I am pro-choice. About everything. I tell my educational consulting clients that “More choices is better than fewer choices.” I like to have choices myself (even though research points to “decision fatigue” and insists people are actually happier when choice is taken out of their hands.) I let my kids choose their clothing, their activities, their hairstyles to the point where I have teenagers begging, “Just tell me what to do already!” I even let my middle child choose to drop out of high school. (Yeah, that was fun.)
So when I write posts here or at any of my other regular outlets, I give readers lots of choices. By including lots of links.

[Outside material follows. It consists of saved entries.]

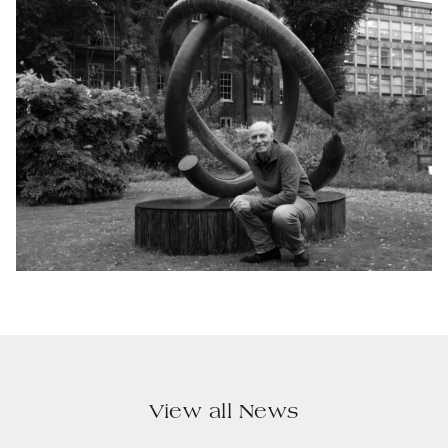
View all News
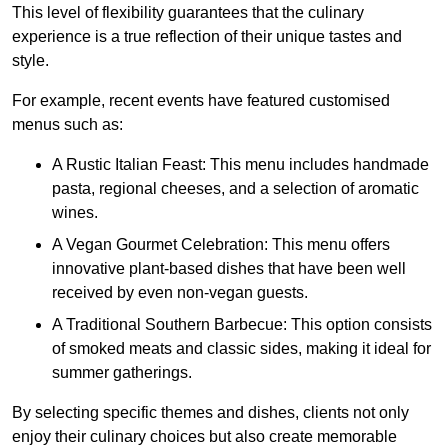
This level of flexibility guarantees that the culinary
experience is a true reflection of their unique tastes and
style.
For example, recent events have featured customised
menus such as:
A Rustic Italian Feast: This menu includes handmade
pasta, regional cheeses, and a selection of aromatic
wines.
A Vegan Gourmet Celebration: This menu offers
innovative plant-based dishes that have been well
received by even non-vegan guests.
A Traditional Southern Barbecue: This option consists
of smoked meats and classic sides, making it ideal for
summer gatherings.
By selecting specific themes and dishes, clients not only
enjoy their culinary choices but also create memorable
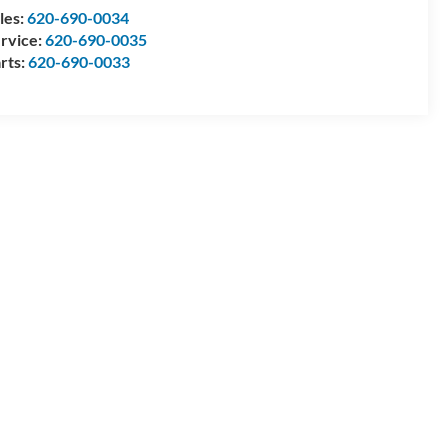
les:
620-690-0034
rvice:
620-690-0035
rts:
620-690-0033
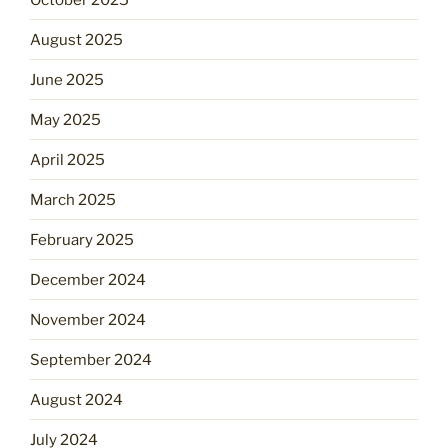
August 2025
June 2025
May 2025
April 2025
March 2025
February 2025
December 2024
November 2024
September 2024
August 2024
July 2024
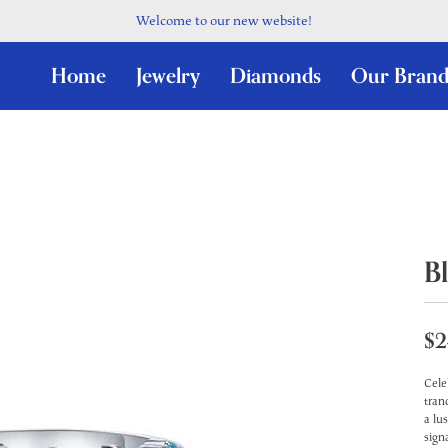
Welcome to our new website!
Home
Jewelry
Diamonds
Our Brand
B
$2
Cele
tran
a lu
sign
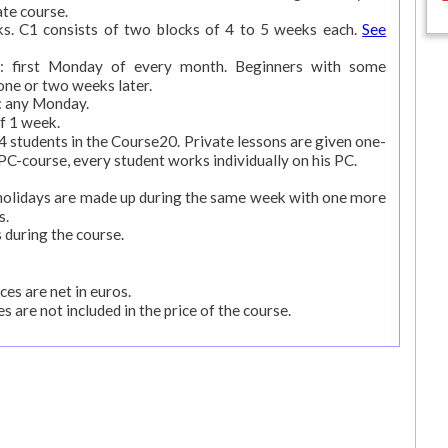
ate course.
ks. C1 consists of two blocks of 4 to 5 weeks each.
See
rs: first Monday of every month. Beginners with some
one or two weeks later.
s: any Monday.
f 1 week.
students in the Course20. Private lessons are given one-
 PC-course, every student works individually on his PC.
k holidays are made up during the same week with one more
s.
 during the course.
ces are net in euros.
s are not included in the price of the course.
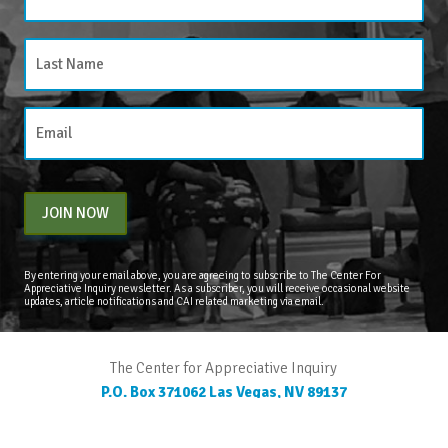
JOIN NOW
By entering your email above, you are agreeing to subscribe to The Center For
Appreciative Inquiry newsletter. As a subscriber, you will receive occasional website
updates, article notifications and CAI related marketing via email.
The Center for Appreciative Inquiry
P.O. Box 371062
Las Vegas
,
NV
89137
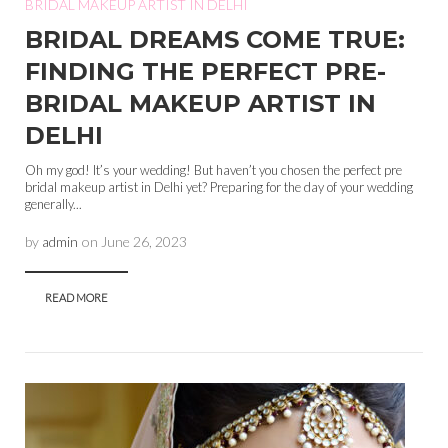
BRIDAL MAKEUP ARTIST IN DELHI
BRIDAL DREAMS COME TRUE:
FINDING THE PERFECT PRE-
BRIDAL MAKEUP ARTIST IN
DELHI
Oh my god! It’s your wedding! But haven’t you chosen the perfect pre
bridal makeup artist in Delhi yet? Preparing for the day of your wedding
generally...
by
admin
on
June 26, 2023
READ MORE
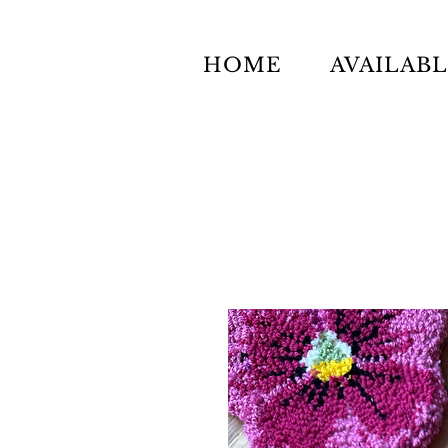
HOME
AVAILAB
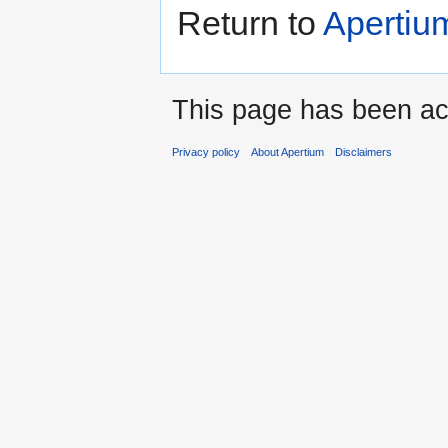
Return to
Apertiu
This page has been ac
Privacy policy
About Apertium
Disclaimers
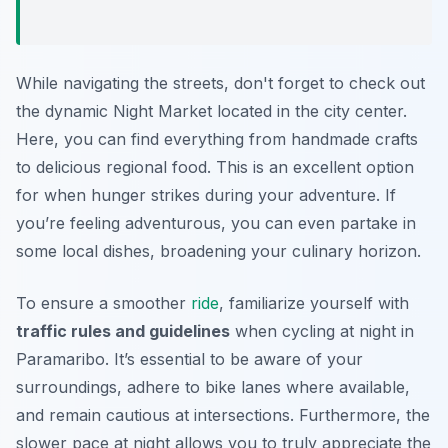
While navigating the streets, don't forget to check out
the dynamic
Night Market
located in the city center.
Here, you can find everything from handmade crafts
to delicious regional food. This is an excellent option
for when hunger strikes during your adventure. If
you’re feeling adventurous, you can even partake in
some local dishes, broadening your culinary horizon.
To ensure a smoother
ride
, familiarize yourself with
traffic rules and guidelines
when cycling at night in
Paramaribo. It’s essential to be aware of your
surroundings, adhere to bike lanes where available,
and remain cautious at intersections. Furthermore, the
slower pace at night allows you to truly appreciate the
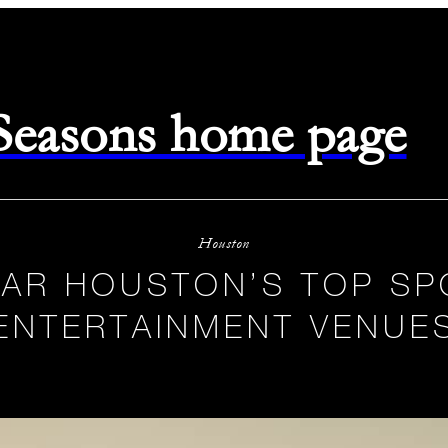
 Seasons home page
Houston
EAR HOUSTON’S TOP SP
ENTERTAINMENT VENUE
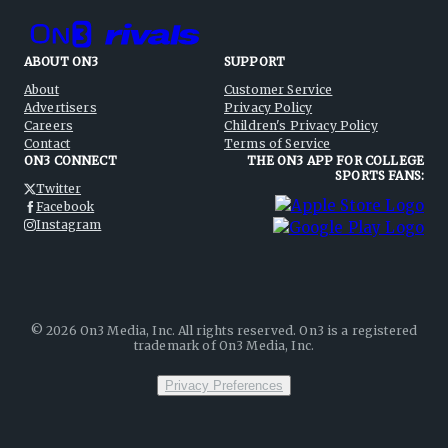
ABOUT ON3
SUPPORT
About
Customer Service
Advertisers
Privacy Policy
Careers
Children's Privacy Policy
Contact
Terms of Service
ON3 CONNECT
THE ON3 APP FOR COLLEGE
SPORTS FANS:
Twitter
Facebook
Instagram
©
2026
On3 Media, Inc. All rights reserved. On3 is a registered
trademark of On3 Media, Inc.
Privacy Preferences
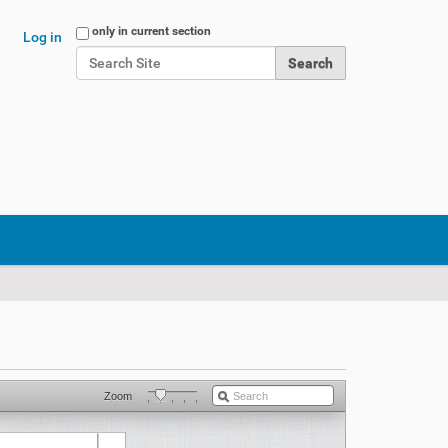
Search Site
only in current section
Log in
Advanced Search…
Zoom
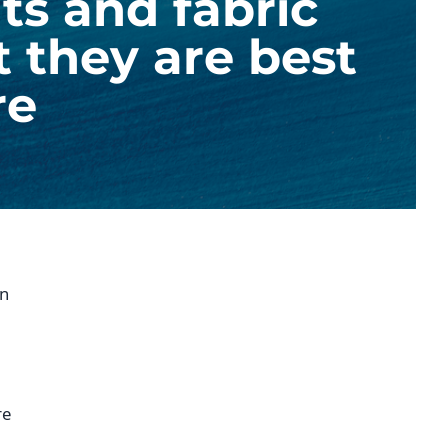
ts and fabric
t they are best
re
in
re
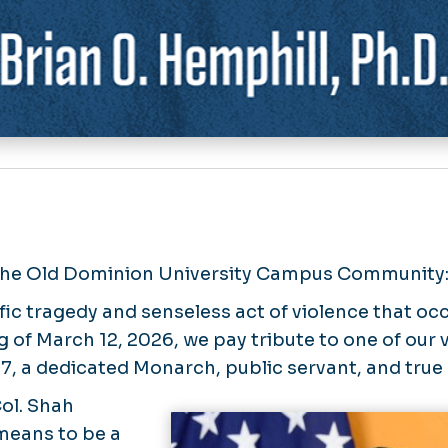
the Old Dominion University Campus Community
ific tragedy and senseless act of violence that oc
 of March 12, 2026, we pay tribute to one of our v
7, a dedicated Monarch, public servant, and true 
Col. Shah
means to be a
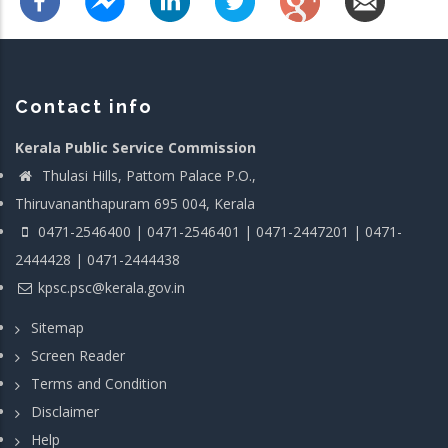
Contact info
Kerala Public Service Commission
Thulasi Hills, Pattom Palace P.O.,
Thiruvananthapuram 695 004, Kerala
0471-2546400 | 0471-2546401 | 0471-2447201 | 0471-
2444428 | 0471-2444438
kpsc.psc@kerala.gov.in
Sitemap
Screen Reader
Terms and Condition
Disclaimer
Help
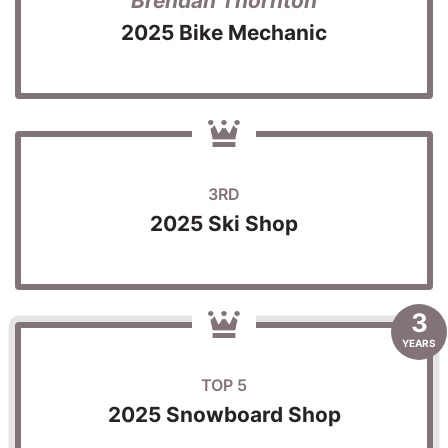
Brendan Thornton
2025 Bike Mechanic
3RD
2025 Ski Shop
3
YEARS
TOP 5
2025 Snowboard Shop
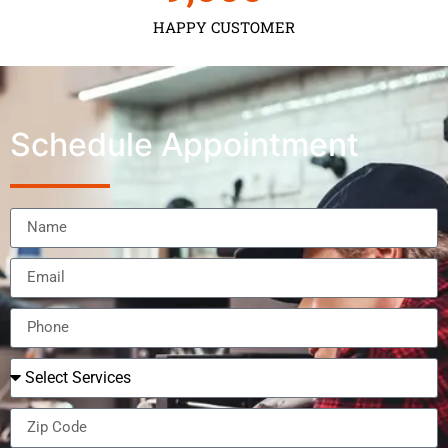
HAPPY CUSTOMER
Schedule Appointment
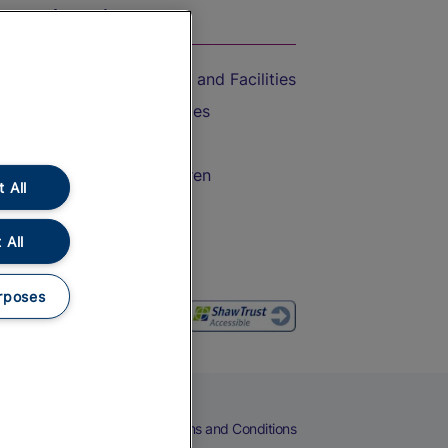
On the Train
Accessible Train Travel and Facilities
Train Travel with Bicycles
Train Travel with Pets
Train Travel with Children
 All
Food and Drink
 All
rposes
eers
Cookies
Privacy Notice
Terms and Conditions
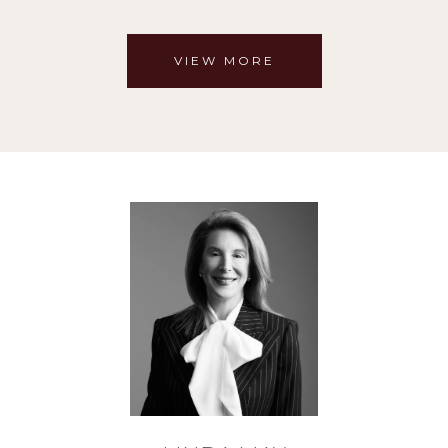
VIEW MORE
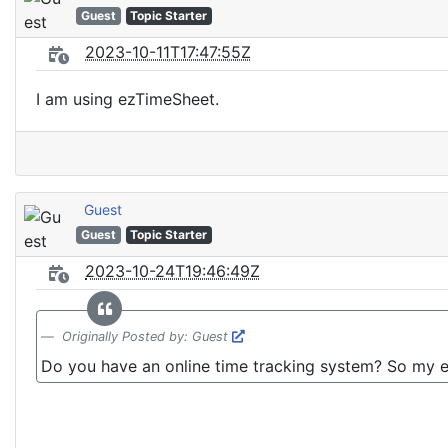
Guest
Topic Starter
2023-10-11T17:47:55Z
I am using ezTimeSheet.
Guest
Guest
Topic Starter
2023-10-24T19:46:49Z
Originally Posted by: Guest
Do you have an online time tracking system? So my e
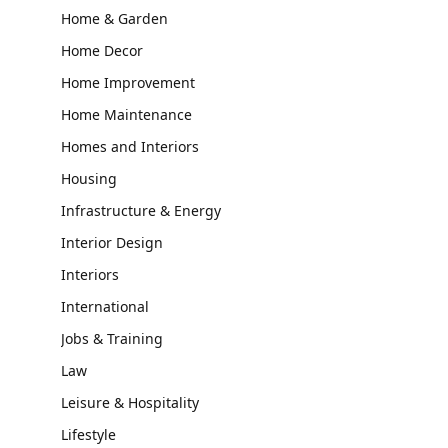
Home & Garden
Home Decor
Home Improvement
Home Maintenance
Homes and Interiors
Housing
Infrastructure & Energy
Interior Design
Interiors
International
Jobs & Training
Law
Leisure & Hospitality
Lifestyle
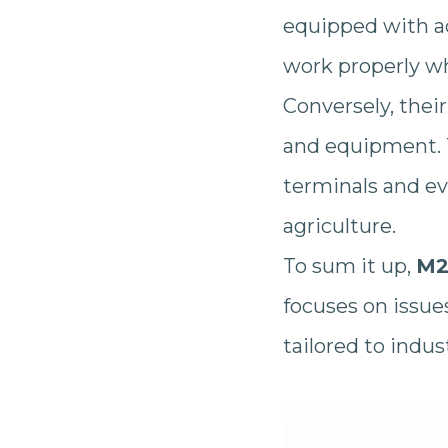
equipped with a
work properly w
Conversely, thei
and equipment. 
terminals and eve
agriculture.
To sum it up,
M2
focuses on issue
tailored to indu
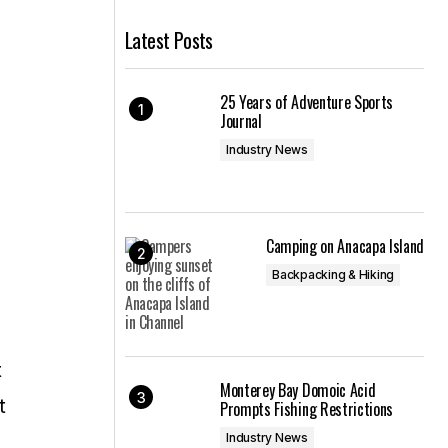
Latest Posts
25 Years of Adventure Sports
Journal
Industry News
Camping on Anacapa Island
Backpacking & Hiking
t
Monterey Bay Domoic Acid
t
Prompts Fishing Restrictions
Industry News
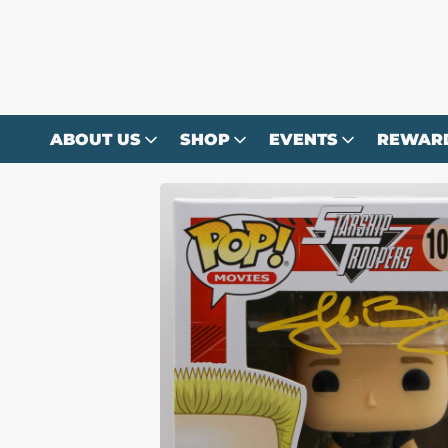
Skip to
content
ABOUT US
SHOP
EVENTS
REWAR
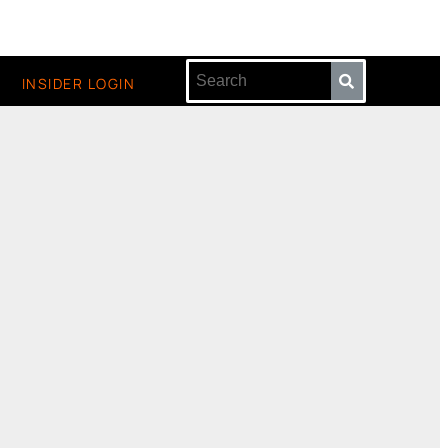
INSIDER LOGIN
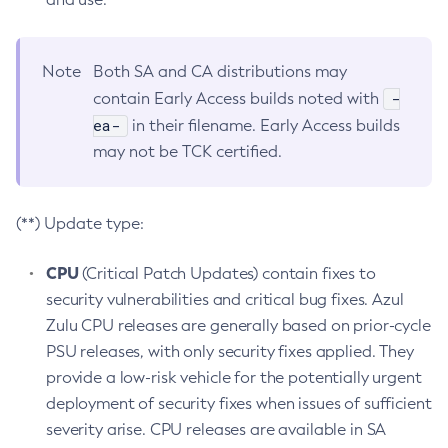
Note
Both SA and CA distributions may
-
contain Early Access builds noted with
ea-
in their filename. Early Access builds
may not be TCK certified.
(**) Update type:
CPU
(Critical Patch Updates) contain fixes to
security vulnerabilities and critical bug fixes. Azul
Zulu CPU releases are generally based on prior-cycle
PSU releases, with only security fixes applied. They
provide a low-risk vehicle for the potentially urgent
deployment of security fixes when issues of sufficient
severity arise. CPU releases are available in SA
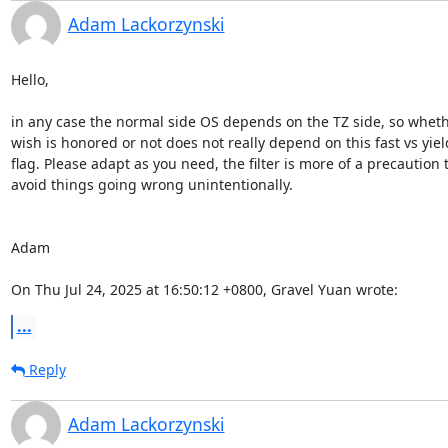
Adam Lackorzynski
Hello,

in any case the normal side OS depends on the TZ side, so wheth
wish is honored or not does not really depend on this fast vs yield
flag. Please adapt as you need, the filter is more of a precaution t
avoid things going wrong unintentionally.

Adam

On Thu Jul 24, 2025 at 16:50:12 +0800, Gravel Yuan wrote:
...
Reply
Adam Lackorzynski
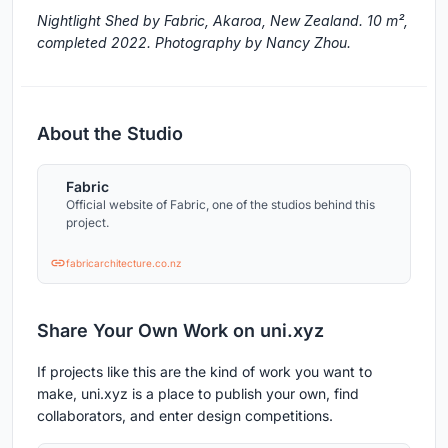
Nightlight Shed by Fabric, Akaroa, New Zealand. 10 m²,
completed 2022. Photography by Nancy Zhou.
About the Studio
Fabric
Official website of Fabric, one of the studios behind this
project.
fabricarchitecture.co.nz
Share Your Own Work on uni.xyz
If projects like this are the kind of work you want to
make, uni.xyz is a place to publish your own, find
collaborators, and enter design competitions.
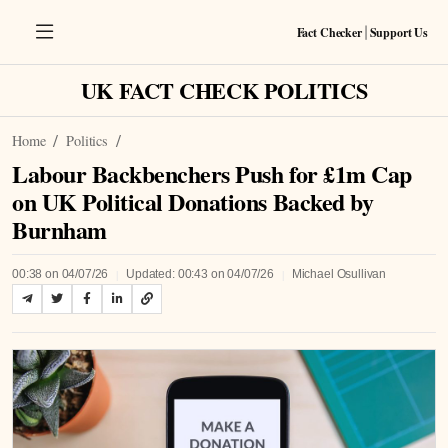
Fact Checker
Support Us
|
UK FACT CHECK POLITICS
Home
Politics
Labour Backbenchers Push for £1m Cap
on UK Political Donations Backed by
Burnham
|
|
00:38 on 04/07/26
Updated: 00:43 on 04/07/26
Michael Osullivan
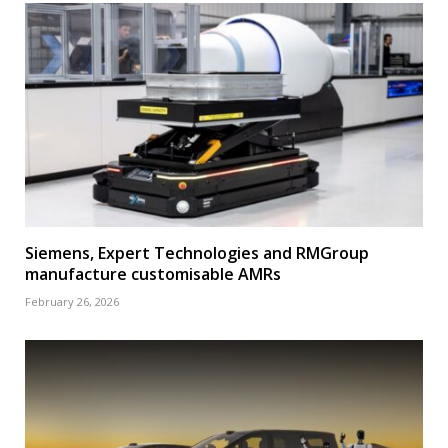
Siemens, Expert Technologies and RMGroup
manufacture customisable AMRs
February 26, 2026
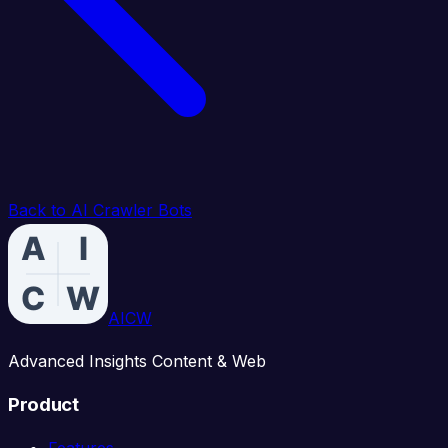
Back to AI Crawler Bots
AICW
Advanced Insights Content & Web
Product
Features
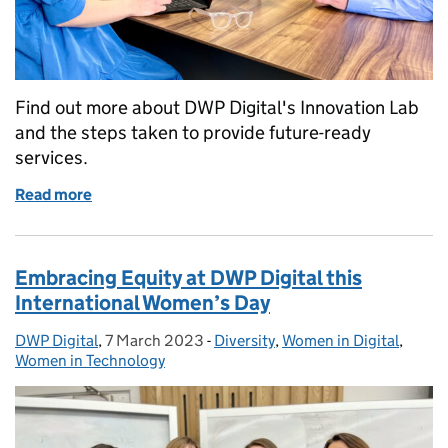
Find out more about DWP Digital's Innovation Lab
and the steps taken to provide future-ready
services.
Read more
of Building the art of the possible with horizon sca
Embracing Equity at DWP Digital this
International Women’s Day
DWP Digital
Posted by:
,
7 March 2023
Posted on:
-
Diversity
Categories:
,
Women in Digital
,
Women in Technology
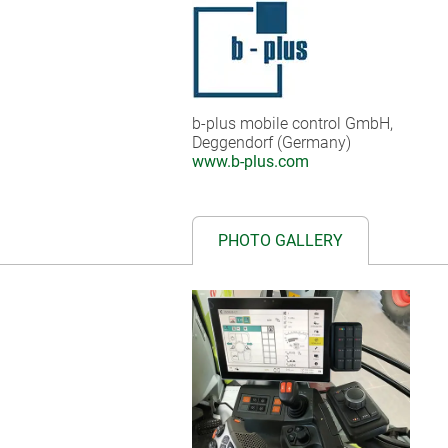
b-plus mobile control GmbH,
Deggendorf (Germany)
www.b-plus.com
PHOTO GALLERY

I link for a variety of reasons. Because I want to authenticate my statements. (When my high school drop-out son was applying to college, he explained that he’d be taking the AP exams — despite an oft-stated, and written, aversion to The College Board which administers them — because, as he reasoned, “I could just send in my home-schooling grades. But I gave myself those. Why should a college believe me when I claim I know the material? I wouldn’t believe me.”)
I link because I assume readers always want to go deeper and learn more about a subject. I always want to go deeper and learn more about a subject. My family is used to, when we watch a movie, me researching it afterwards and sharing many fun facts about its production, backstory, and subtext with them. They love hearing my many fun facts about its production, backstory and subtext! (And whenever I share my findings with others, they love telling me that such obsessive researching is a symptom of autism. I’ll research that later!)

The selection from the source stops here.